Class PageElement
Represents the content of a single page, including its textual elements and a plain text aggregation. Typically used for layout-aware extraction results from documents such as PDFs or OCR-processed images.
public sealed class PageElement : ILayoutElement
- Inheritance
-
PageElement
- Implements
- Inherited Members
Constructors
- PageElement(IEnumerable<TextElement>, double, double, int, double)

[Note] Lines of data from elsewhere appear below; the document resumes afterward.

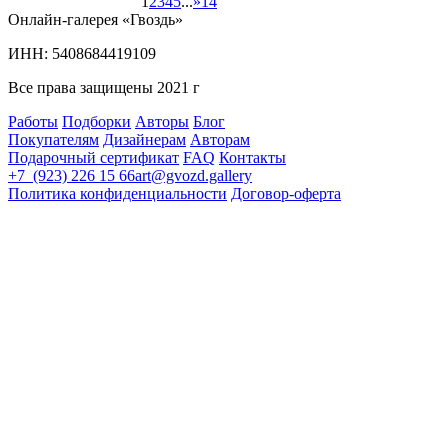
1
2
3
4
5
...
»
14
Онлайн-галерея «Гвоздь»
ИНН: 5408684419109
Все права защищены 2021 г
Работы
Подборки
Авторы
Блог
Покупателям
Дизайнерам
Авторам
Подарочный сертификат
FAQ
Контакты
+7 (923) 226 15 66
art@gvozd.gallery
Политика конфиденциальности
Договор-оферта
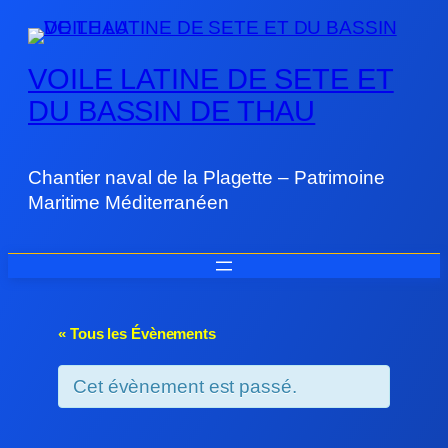
VOILE LATINE DE SETE ET
DU BASSIN DE THAU
Chantier naval de la Plagette – Patrimoine
Maritime Méditerranéen
« Tous les Évènements
Cet évènement est passé.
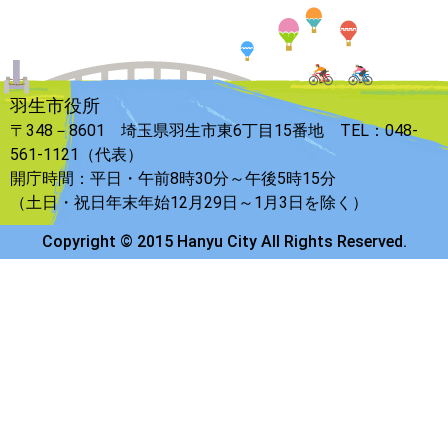
羽生市役所
〒348－8601 埼玉県羽生市東6丁目15番地 TEL：048-
561-1121（代表）
開庁時間：平日・午前8時30分～午後5時15分
（土日・祝日年末年始12月29日～1月3日を除く）
Copyright © 2015 Hanyu City All Rights Reserved.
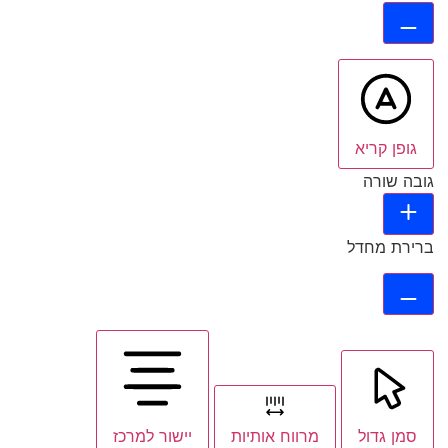
גופן קריא
גובה שורה
ברירת מחדל
סמן גדול
מרווח אותיות
יישור למרכז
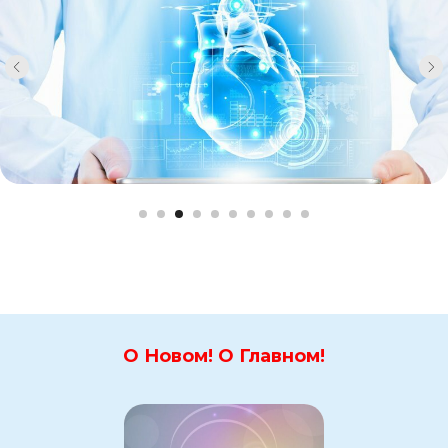
О Новом! О Главном!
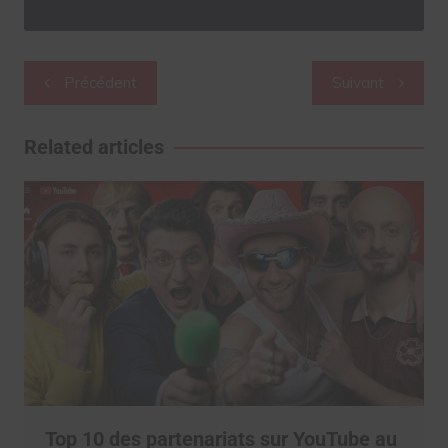
Navigation
Précédent
Suivant
de
l’article
Related articles
Top 10 des partenariats sur YouTube au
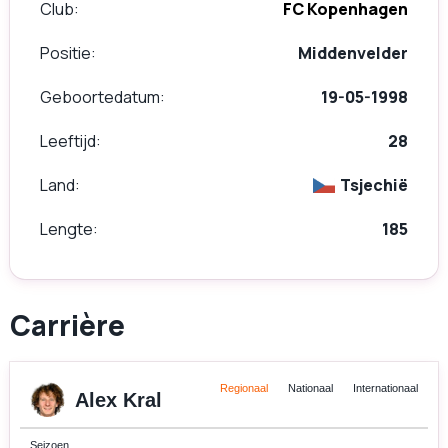
Club
FC Kopenhagen
Positie
Middenvelder
Geboortedatum
19-05-1998
Leeftijd
28
Land
Tsjechië
Lengte
185
Carrière
Regionaal
Nationaal
Internationaal
Alex Kral
Seizoen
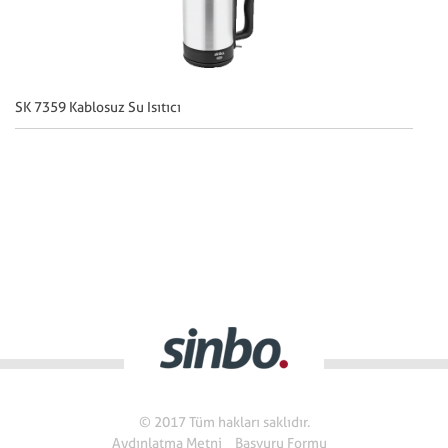
SK 7359 Kablosuz Su Isıtıcı
SK
© 2017 Tüm hakları saklıdır.
Aydınlatma Metni
Başvuru Formu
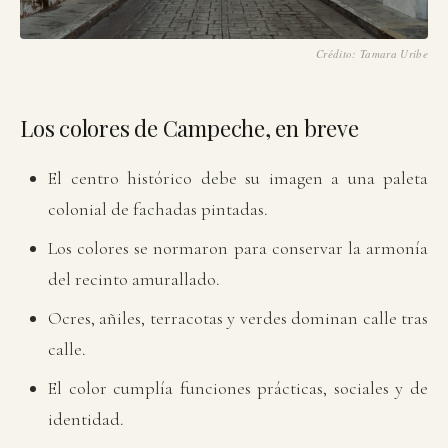
Crédito: Tamara Uribe
Los colores de Campeche, en breve
El centro histórico debe su imagen a una paleta
colonial de fachadas pintadas.
Los colores se normaron para conservar la armonía
del recinto amurallado.
Ocres, añiles, terracotas y verdes dominan calle tras
calle.
El color cumplía funciones prácticas, sociales y de
identidad.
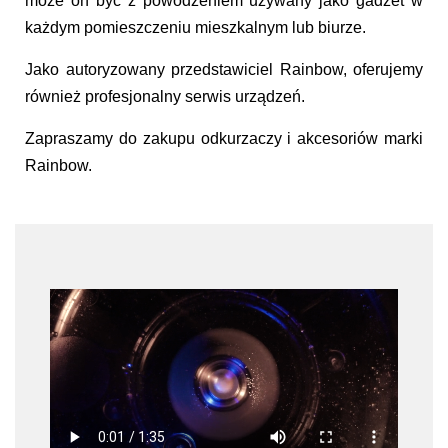
może on być z powodzeniem używany jako gadżet w
każdym pomieszczeniu mieszkalnym lub biurze.
Jako autoryzowany przedstawiciel Rainbow, oferujemy
również profesjonalny serwis urządzeń.
Zapraszamy do zakupu odkurzaczy i akcesoriów marki
Rainbow.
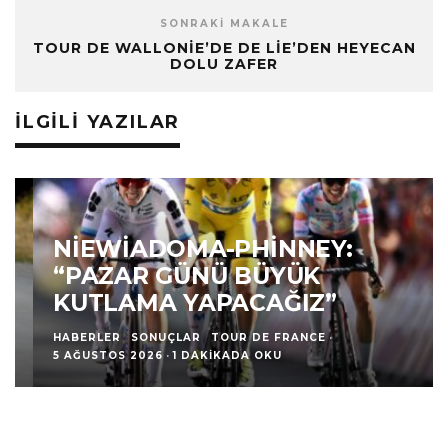
SONRAKI MAKALE
TOUR DE WALLONIE’DE DE LIE’DEN HEYECAN
DOLU ZAFER
İLGILI YAZILAR
NIEWIADOMA-PHINNEY:
“PAZAR GÜNÜ BÜYÜK
KUTLAMA YAPACAĞIZ”
HABERLER
SONUÇLAR
TOUR DE FRANCE
·
5 AĞUSTOS 2026
·
1 DAKIKADA OKU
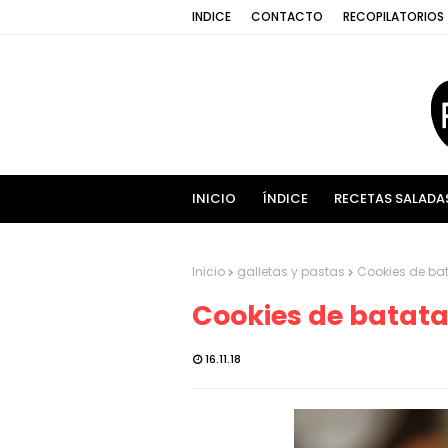
INDICE
CONTACTO
RECOPILATORIOS
INICIO
ÍNDICE
RECETAS SALADA
Inicio
galletas y pastas
Cookies de ba
Cookies de batata
16.11.18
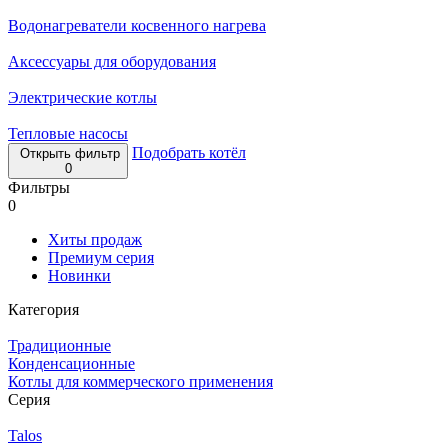
Водонагреватели косвенного нагрева
Аксессуары для оборудования
Электрические котлы
Тепловые насосы
Подобрать котёл
Открыть фильтр
0
Фильтры
0
Хиты продаж
Премиум серия
Новинки
Категория
Традиционные
Конденсационные
Котлы для коммерческого применения
Серия
Talos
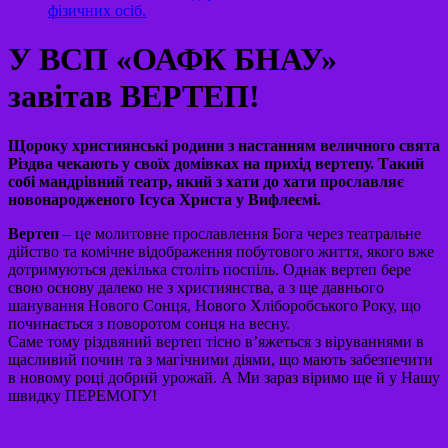
фізичних осіб.
У ВСП «ОАФК БНАУ»
завітав ВЕРТЕП!
Щороку християнські родини з настанням величного свята
Різдва чекають у своїх домівках на прихід вертепу. Такий
собі мандрівний театр, який з хати до хати прославляє
новонародженого Ісуса Христа у Вифлеємі.
Вертеп
– це молитовне прославлення Бога через театральне
дійство та комічне відображення побутового життя, якого вже
дотримуються декілька століть поспіль. Однак вертеп бере
свою основу далеко не з християнства, а з ще давнього
шанування Нового Сонця, Нового Хліборобського Року, що
починається з поворотом сонця на весну.
Саме тому різдвяний вертеп тісно в’яжеться з віруваннями в
щасливий почин та з магічними діями, що мають забезпечити
в новому році добрий урожай. А Ми зараз віримо ще й у Нашу
швидку ПЕРЕМОГУ!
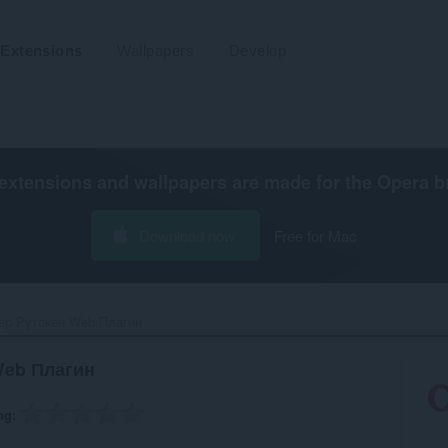
Extensions
Wallpapers
Develop
extensions and wallpapers are made for the
Opera b
Download now
Free for Mac
ер Рутокен Web Плагин‎
Web Плагин
ng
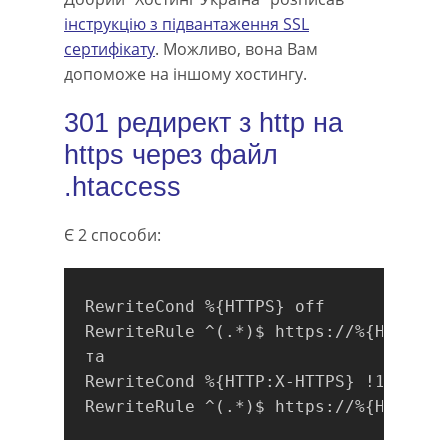
інструкцію з підвантаження SSL
сертифікату
. Можливо, вона Вам
допоможе на іншому хостингу.
301 редирект з http на
https через файл
.htaccess
Є 2 способи:
RewriteCond %{HTTPS} off

RewriteRule ^(.*)$ https://%{HTTP_HO
та

RewriteCond %{HTTP:X-HTTPS} !1
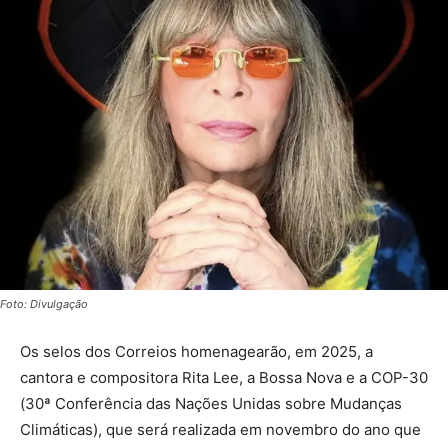
Foto: Divulgação
Os selos dos Correios homenagearão, em 2025, a
cantora e compositora Rita Lee, a Bossa Nova e a COP-30
(30ª Conferência das Nações Unidas sobre Mudanças
Climáticas), que será realizada em novembro do ano que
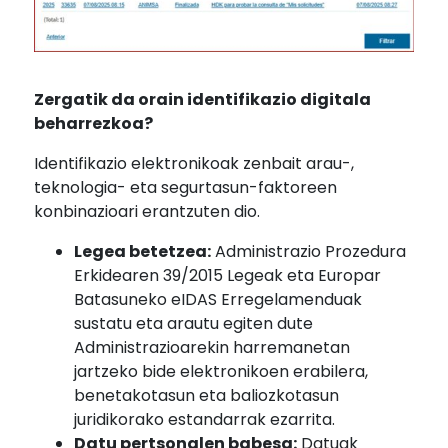
Zergatik da orain identifikazio digitala
beharrezkoa?
Identifikazio elektronikoak zenbait arau-,
teknologia- eta segurtasun-faktoreen
konbinazioari erantzuten dio.
Legea betetzea:
Administrazio Prozedura
Erkidearen 39/2015 Legeak eta Europar
Batasuneko eIDAS Erregelamenduak
sustatu eta arautu egiten dute
Administrazioarekin harremanetan
jartzeko bide elektronikoen erabilera,
benetakotasun eta baliozkotasun
juridikorako estandarrak ezarrita.
Datu pertsonalen babesa:
Datuak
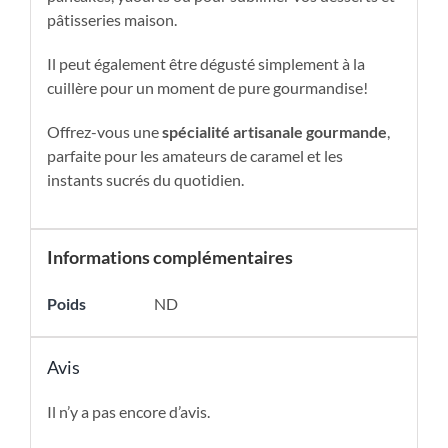
pâtisseries maison.
Il peut également être dégusté simplement à la
cuillère pour un moment de pure gourmandise!
Offrez-vous une
spécialité artisanale gourmande
,
parfaite pour les amateurs de caramel et les
instants sucrés du quotidien.
Informations complémentaires
Poids
ND
Avis
Il n’y a pas encore d’avis.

Initializes a new instance of the PageElement class with structured text elements, page dimensions, rotation, and skew information. Each TextElement may represent a single character, a word, a line, or an entire paragraph; for best layout results you should supply word-level elements.
- PageElement(string)
Initializes a new instance of the PageElement class with plain unstructured text only. This constructor should be used when no layout or bounding box information is available.
Properties
- Bounds
Gets the page’s bounding quadrilateral in page coordinates, enclosing all TextElement bounds.
- Height
Gets the height of the page in the original document, in points.
- Rotation
Gets the detected rotation of the page in degrees clockwise (e.g., 0, 90, 180, or 270).
- Skew
Gets the detected skew angle of the page in degrees clockwise.
- Text
Gets the full textual content of the page as a single aggregated string.
- TextElements
Gets the collection of TextElement instances found on the page. Each text element may optionally include bounding box coordinates describing its layout.
- Width
Gets the width of the page in the original document, in points.
Methods
- Clone()
Creates a deep copy of this PageElement, including cloned text elements and preserving current layout settings (size, rotation, skew, and formatting flag).
- DetectLines()
Detects and groups TextElement instances into reading-order text lines.
- DetectParagraphs()
Detects and groups lines into paragraphs via a joint layout-and-NLP analysis. Combines geometric cues (inter-line spacing ratios, indentation deltas, baseline alignment, left/right rag, column/region membership, style changes) with linguistic signals (sentence boundary confidence, discourse/continuation markers, list/quote/heading patterns, cross-line semantic cohesion). Designed to be robust to OCR noise, rotation/skew, and multilingual scripts.
- FromJson(string)
Deserializes the specified JSON string into a PageElement instance.
- ToJson()
Serializes this PageElement into a JSON-formatted string.